* _ACTION ITEM_: Repeat, please, only the lines from the top of the data down to the line with "What do you see at coordinates (928, 1350)"; include both of those lines.

(Records from a collection)
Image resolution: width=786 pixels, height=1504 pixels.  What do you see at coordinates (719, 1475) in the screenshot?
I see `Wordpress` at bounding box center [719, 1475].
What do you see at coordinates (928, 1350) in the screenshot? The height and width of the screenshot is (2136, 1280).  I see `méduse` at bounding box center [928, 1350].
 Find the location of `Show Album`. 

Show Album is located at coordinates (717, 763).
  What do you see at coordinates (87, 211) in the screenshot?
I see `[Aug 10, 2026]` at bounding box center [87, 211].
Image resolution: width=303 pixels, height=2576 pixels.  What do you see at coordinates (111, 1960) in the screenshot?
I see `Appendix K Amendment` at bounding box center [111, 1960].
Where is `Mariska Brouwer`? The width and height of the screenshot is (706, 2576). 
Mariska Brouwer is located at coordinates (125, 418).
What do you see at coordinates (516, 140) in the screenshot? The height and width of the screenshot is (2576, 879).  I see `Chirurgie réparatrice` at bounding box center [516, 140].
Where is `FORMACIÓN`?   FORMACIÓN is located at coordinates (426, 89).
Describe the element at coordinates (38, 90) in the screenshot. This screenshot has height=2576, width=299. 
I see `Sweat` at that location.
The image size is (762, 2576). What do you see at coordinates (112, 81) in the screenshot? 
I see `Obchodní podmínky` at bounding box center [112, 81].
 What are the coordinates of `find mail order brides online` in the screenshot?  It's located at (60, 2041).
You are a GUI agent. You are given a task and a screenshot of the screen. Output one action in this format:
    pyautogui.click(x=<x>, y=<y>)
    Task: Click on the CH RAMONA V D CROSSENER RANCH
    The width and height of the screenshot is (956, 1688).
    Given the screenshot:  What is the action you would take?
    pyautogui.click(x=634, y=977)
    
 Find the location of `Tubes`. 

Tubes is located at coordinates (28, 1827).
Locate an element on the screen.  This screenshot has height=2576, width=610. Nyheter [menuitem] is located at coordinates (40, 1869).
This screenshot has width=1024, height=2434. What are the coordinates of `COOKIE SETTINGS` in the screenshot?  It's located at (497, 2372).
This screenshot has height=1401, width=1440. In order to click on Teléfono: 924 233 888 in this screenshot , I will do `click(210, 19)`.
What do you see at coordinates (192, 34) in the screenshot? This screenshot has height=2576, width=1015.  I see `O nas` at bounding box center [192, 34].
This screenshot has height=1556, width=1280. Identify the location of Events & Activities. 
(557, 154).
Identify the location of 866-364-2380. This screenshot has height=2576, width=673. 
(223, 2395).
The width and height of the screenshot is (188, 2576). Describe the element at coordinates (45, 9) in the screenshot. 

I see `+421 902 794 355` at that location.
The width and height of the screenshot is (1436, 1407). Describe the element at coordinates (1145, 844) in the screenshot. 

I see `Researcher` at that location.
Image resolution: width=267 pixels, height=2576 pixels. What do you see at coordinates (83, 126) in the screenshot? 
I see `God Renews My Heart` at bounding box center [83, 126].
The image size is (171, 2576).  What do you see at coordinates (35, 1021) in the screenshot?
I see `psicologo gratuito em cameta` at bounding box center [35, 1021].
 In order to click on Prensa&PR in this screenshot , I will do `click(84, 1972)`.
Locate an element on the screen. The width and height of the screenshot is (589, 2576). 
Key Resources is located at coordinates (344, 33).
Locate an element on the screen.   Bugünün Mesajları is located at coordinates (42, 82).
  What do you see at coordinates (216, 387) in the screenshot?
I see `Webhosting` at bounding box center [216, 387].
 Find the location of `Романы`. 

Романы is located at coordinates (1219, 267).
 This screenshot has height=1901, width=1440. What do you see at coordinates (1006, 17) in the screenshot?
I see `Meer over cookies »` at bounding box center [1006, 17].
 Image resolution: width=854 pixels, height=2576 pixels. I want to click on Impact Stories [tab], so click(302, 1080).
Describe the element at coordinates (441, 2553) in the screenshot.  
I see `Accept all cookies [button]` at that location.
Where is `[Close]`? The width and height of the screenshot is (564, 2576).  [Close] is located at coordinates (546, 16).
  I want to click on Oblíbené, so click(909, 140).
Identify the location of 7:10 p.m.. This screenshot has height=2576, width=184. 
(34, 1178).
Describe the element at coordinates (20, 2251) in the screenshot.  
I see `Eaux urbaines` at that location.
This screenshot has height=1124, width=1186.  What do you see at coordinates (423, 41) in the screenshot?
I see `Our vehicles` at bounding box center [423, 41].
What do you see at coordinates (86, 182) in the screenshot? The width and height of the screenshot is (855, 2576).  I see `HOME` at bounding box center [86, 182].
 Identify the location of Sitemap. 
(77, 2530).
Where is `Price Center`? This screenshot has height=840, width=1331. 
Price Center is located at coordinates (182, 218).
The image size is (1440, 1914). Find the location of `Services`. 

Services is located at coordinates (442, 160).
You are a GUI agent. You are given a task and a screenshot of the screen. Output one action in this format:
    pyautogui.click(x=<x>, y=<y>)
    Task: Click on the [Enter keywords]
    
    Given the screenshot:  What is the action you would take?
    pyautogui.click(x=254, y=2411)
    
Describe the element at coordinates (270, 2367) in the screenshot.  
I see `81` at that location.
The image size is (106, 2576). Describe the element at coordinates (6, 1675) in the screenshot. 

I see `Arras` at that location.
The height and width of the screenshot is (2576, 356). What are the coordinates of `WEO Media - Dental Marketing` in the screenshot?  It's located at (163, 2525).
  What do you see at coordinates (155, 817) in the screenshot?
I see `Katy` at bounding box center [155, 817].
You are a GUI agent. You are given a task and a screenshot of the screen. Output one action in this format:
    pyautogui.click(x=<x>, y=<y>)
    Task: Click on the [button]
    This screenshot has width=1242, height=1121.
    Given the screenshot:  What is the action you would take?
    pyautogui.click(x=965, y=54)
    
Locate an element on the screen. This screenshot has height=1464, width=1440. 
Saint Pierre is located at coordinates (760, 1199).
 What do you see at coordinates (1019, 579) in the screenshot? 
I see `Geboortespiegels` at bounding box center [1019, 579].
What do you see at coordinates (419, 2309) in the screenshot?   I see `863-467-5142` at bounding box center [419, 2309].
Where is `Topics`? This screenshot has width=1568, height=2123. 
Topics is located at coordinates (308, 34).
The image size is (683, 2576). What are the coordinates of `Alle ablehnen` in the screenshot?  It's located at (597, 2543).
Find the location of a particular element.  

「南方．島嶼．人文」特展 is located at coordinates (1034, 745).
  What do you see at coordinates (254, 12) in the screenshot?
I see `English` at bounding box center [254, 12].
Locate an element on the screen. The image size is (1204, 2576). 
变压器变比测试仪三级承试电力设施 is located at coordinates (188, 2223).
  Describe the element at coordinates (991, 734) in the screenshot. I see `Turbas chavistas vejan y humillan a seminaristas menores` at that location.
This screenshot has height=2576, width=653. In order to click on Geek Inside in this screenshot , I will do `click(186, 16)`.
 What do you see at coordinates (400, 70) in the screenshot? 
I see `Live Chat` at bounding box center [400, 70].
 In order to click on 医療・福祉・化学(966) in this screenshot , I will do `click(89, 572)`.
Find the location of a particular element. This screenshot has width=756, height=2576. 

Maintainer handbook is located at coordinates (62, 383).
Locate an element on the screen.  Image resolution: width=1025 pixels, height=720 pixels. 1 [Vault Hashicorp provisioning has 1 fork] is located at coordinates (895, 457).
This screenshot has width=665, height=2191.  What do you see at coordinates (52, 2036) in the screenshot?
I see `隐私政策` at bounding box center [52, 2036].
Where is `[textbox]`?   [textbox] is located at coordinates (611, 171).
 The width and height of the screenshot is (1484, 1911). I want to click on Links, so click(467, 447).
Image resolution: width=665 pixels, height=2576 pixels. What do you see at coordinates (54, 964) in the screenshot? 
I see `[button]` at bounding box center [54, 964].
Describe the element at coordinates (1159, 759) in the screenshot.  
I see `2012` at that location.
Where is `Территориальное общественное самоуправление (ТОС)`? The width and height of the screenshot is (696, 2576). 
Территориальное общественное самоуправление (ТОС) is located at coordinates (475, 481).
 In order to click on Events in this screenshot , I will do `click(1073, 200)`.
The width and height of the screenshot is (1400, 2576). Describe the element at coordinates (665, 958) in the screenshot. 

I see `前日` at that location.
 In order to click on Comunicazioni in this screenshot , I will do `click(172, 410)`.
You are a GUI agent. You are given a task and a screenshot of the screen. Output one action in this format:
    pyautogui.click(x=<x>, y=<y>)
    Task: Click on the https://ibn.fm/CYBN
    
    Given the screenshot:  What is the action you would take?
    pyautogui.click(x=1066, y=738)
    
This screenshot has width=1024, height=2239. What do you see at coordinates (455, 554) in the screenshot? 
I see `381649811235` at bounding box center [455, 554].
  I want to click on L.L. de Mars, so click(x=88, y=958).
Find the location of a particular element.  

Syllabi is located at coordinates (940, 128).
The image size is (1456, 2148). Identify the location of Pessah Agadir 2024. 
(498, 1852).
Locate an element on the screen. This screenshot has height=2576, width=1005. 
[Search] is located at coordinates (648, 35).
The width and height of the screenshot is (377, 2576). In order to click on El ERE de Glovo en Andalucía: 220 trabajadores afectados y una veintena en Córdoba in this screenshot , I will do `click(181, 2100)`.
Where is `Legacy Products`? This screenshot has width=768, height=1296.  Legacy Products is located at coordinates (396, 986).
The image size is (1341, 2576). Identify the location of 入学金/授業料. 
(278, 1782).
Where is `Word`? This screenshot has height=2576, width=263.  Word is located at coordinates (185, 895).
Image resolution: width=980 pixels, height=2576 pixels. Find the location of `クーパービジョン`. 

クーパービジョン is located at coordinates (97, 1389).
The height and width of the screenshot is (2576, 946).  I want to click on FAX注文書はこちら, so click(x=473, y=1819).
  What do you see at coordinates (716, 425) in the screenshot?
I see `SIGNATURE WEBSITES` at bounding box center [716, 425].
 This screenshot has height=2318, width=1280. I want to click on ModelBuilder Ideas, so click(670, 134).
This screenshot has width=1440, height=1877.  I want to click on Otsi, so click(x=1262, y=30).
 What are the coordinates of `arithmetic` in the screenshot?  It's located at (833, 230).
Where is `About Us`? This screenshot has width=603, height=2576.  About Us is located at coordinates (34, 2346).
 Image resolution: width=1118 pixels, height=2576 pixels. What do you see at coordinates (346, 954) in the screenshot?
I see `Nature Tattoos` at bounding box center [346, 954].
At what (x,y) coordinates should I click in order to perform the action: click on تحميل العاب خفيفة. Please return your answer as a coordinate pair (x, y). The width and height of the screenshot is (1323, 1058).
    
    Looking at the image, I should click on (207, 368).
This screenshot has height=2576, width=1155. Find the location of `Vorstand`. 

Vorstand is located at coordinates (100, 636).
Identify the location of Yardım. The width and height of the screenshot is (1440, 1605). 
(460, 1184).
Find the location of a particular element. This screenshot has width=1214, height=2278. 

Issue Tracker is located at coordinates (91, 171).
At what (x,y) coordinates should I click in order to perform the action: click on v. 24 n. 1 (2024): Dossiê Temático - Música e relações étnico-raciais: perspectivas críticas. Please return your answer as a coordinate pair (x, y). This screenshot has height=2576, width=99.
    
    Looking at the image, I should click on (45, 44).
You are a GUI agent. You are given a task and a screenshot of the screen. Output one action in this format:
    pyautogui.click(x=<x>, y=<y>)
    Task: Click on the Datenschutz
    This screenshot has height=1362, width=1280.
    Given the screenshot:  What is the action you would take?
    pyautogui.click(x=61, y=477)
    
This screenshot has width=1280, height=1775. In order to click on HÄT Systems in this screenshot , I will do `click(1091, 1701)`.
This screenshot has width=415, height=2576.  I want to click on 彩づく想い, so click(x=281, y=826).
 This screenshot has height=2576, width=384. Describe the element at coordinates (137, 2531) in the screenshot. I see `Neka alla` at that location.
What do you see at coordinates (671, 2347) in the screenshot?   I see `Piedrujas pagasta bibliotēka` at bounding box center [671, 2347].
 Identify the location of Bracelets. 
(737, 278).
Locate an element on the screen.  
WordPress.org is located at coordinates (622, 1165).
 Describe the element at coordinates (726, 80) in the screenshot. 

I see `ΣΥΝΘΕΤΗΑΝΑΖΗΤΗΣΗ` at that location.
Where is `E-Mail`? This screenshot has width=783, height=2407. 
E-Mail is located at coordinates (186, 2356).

* _TASK ANSWER_:
Image resolution: width=786 pixels, height=1504 pixels.  What do you see at coordinates (719, 1475) in the screenshot?
I see `Wordpress` at bounding box center [719, 1475].
What do you see at coordinates (928, 1350) in the screenshot? The height and width of the screenshot is (2136, 1280).  I see `méduse` at bounding box center [928, 1350].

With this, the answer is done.